WHAT IS NEEDED ▸ Your answer should consist of every line in the records that holds "della".

Page-level text extractions:
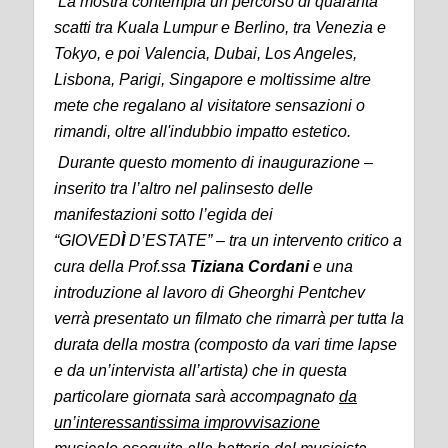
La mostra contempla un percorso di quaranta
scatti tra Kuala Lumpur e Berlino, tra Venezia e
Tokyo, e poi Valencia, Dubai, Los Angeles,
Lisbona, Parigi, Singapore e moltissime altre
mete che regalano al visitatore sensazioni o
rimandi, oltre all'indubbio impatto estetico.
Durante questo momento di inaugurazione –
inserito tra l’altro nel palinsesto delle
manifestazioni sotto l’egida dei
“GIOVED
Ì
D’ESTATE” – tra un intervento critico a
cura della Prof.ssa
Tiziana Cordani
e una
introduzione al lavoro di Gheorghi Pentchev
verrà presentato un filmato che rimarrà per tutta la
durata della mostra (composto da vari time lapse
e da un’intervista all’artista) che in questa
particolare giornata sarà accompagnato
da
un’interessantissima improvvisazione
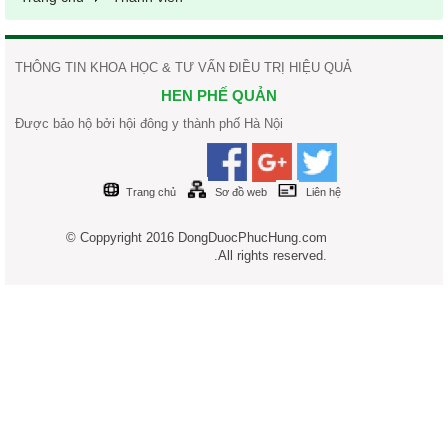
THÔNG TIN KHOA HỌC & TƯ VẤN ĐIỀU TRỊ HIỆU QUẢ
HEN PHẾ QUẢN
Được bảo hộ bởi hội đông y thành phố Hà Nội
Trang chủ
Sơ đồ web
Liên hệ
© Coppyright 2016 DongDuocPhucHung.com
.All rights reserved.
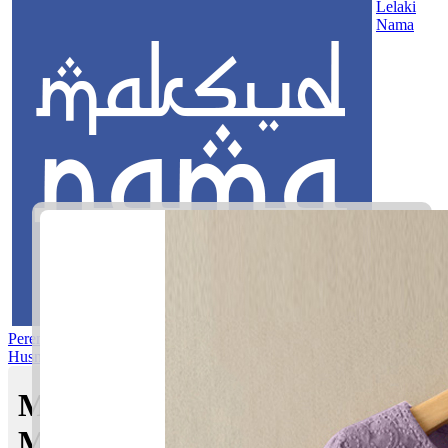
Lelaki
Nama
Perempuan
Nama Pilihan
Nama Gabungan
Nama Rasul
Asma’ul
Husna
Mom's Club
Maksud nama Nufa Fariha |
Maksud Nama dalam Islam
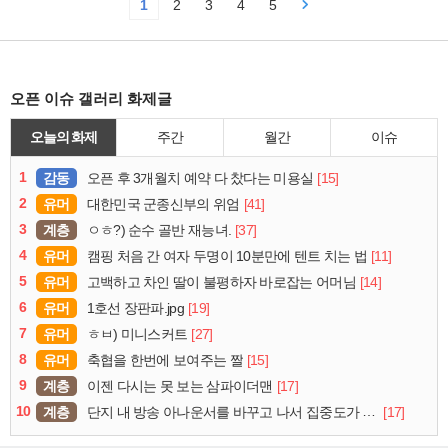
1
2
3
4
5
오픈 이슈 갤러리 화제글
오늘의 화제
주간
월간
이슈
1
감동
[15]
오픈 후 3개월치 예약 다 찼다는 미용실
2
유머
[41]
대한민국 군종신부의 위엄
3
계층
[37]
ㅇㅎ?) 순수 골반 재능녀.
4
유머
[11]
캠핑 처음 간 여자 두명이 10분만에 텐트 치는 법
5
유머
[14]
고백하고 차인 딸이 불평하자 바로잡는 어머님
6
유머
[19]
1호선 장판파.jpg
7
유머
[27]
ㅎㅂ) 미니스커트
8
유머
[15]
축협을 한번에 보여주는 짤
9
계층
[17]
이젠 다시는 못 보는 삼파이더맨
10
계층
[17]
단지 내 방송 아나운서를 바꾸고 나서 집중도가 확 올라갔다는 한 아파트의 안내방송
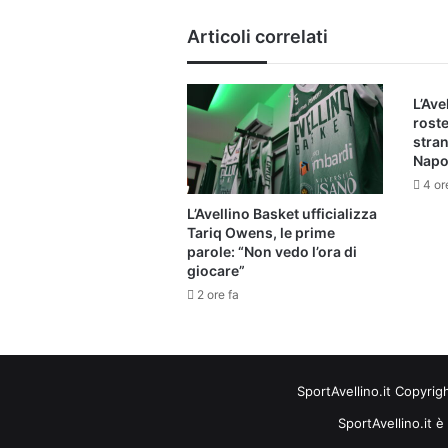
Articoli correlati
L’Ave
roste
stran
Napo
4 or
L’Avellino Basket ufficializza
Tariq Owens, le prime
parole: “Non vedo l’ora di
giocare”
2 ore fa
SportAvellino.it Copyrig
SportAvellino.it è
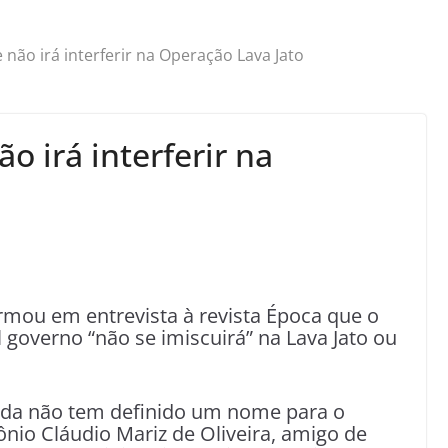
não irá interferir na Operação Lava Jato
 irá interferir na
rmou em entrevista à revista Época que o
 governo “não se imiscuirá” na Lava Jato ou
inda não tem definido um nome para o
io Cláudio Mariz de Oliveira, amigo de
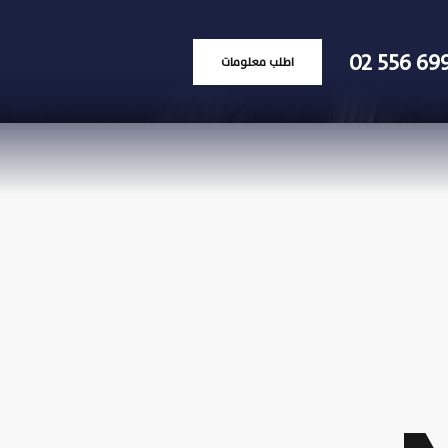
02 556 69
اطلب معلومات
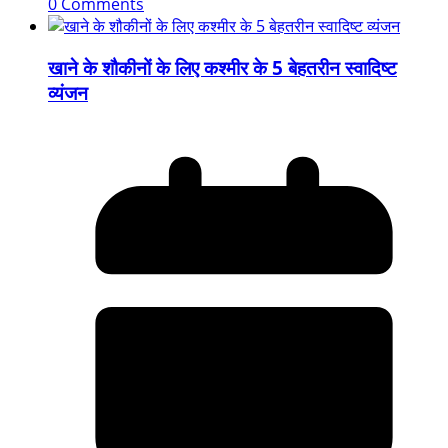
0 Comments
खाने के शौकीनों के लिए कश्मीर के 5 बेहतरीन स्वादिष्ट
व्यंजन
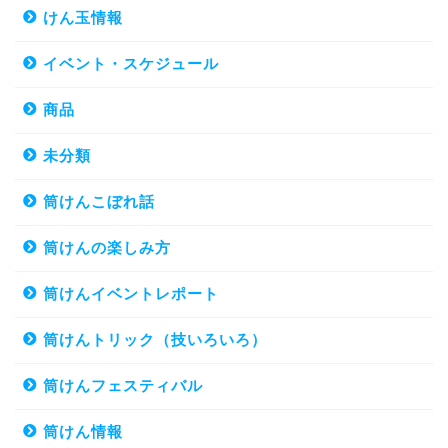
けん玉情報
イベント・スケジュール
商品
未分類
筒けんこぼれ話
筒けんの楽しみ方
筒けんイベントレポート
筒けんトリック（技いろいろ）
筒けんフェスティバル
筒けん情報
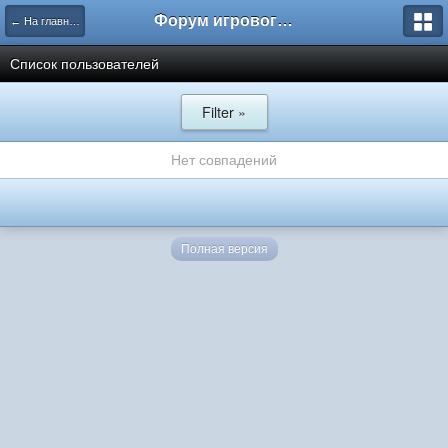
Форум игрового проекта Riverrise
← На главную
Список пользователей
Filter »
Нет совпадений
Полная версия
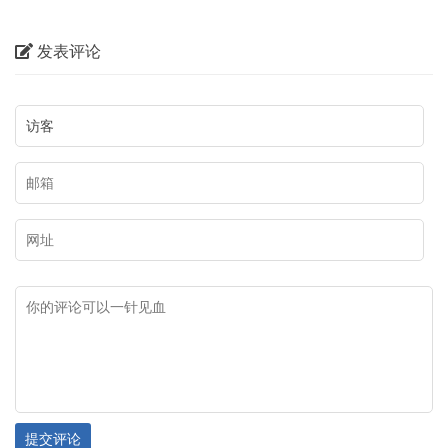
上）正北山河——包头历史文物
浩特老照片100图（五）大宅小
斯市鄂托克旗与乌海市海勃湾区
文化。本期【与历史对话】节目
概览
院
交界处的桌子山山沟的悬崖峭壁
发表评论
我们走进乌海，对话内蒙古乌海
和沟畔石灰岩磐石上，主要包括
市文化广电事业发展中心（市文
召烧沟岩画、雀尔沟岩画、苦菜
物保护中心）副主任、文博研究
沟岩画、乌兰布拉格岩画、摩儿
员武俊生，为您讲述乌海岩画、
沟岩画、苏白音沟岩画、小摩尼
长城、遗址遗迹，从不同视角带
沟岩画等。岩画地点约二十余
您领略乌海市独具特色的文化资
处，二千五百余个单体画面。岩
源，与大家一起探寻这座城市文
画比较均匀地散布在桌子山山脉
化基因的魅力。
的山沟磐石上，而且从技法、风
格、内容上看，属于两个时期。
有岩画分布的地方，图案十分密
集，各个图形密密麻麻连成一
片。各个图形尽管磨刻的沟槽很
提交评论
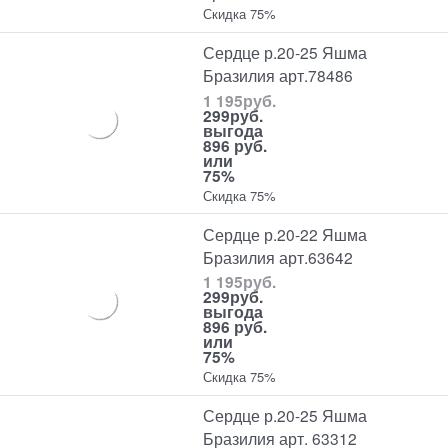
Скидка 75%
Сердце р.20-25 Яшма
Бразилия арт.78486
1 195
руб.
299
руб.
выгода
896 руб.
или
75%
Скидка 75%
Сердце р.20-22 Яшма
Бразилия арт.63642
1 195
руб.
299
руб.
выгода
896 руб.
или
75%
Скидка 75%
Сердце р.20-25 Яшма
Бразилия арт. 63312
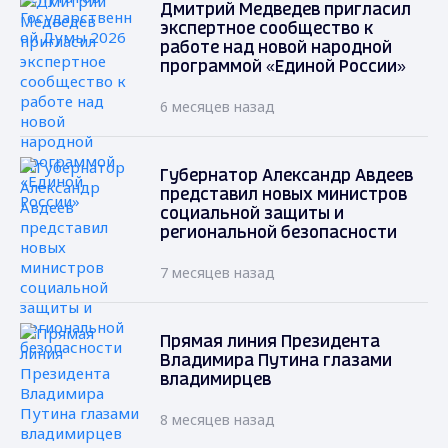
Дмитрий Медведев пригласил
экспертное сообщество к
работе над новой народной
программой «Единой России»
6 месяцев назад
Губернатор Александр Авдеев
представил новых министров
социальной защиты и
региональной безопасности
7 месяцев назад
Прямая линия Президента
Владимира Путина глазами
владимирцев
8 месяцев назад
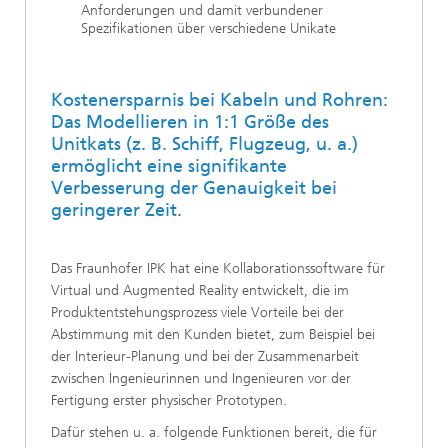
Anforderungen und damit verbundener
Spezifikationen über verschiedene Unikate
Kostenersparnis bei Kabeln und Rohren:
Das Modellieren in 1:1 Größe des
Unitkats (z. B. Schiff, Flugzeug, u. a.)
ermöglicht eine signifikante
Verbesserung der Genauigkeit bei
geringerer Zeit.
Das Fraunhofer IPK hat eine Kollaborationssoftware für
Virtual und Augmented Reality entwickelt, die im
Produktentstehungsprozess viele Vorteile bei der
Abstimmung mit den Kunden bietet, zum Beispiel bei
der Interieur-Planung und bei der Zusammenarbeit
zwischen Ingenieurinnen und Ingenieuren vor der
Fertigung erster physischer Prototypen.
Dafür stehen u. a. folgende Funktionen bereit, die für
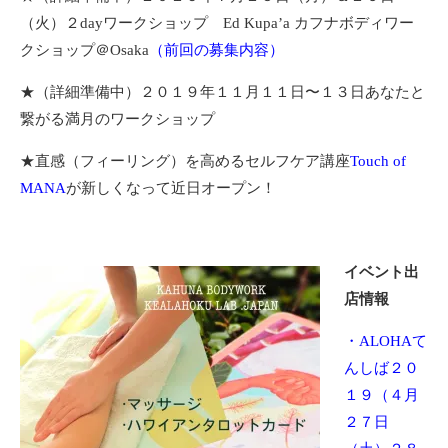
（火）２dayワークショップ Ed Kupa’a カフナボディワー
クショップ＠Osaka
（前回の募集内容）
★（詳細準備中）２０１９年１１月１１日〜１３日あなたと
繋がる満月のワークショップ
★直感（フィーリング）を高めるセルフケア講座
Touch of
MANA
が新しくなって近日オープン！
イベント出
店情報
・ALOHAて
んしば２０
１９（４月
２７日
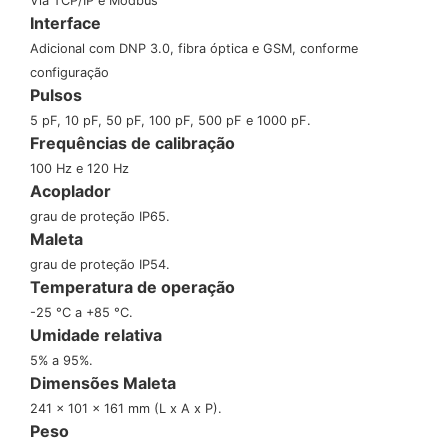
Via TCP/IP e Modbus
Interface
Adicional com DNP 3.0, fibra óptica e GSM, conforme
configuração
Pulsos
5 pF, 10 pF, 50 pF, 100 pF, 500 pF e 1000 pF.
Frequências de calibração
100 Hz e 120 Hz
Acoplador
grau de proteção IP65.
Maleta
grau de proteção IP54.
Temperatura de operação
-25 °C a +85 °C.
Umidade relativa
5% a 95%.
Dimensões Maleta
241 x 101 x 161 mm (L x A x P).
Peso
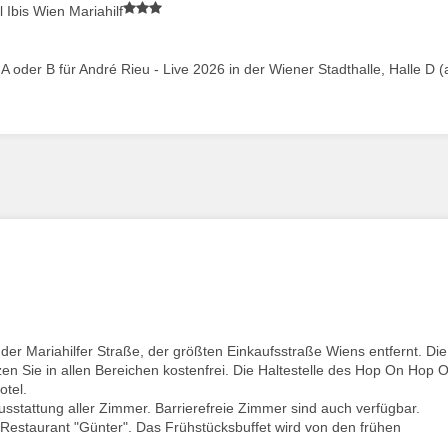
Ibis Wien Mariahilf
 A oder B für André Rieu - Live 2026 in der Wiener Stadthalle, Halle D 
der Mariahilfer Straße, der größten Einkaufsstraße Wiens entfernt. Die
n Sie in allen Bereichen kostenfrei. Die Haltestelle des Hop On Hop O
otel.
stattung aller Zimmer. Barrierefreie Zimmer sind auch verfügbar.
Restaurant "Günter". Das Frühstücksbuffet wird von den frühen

EXERCISE RESPONSE ▸
cura della Prof.ssa
durata della mostra (composto da vari time lapse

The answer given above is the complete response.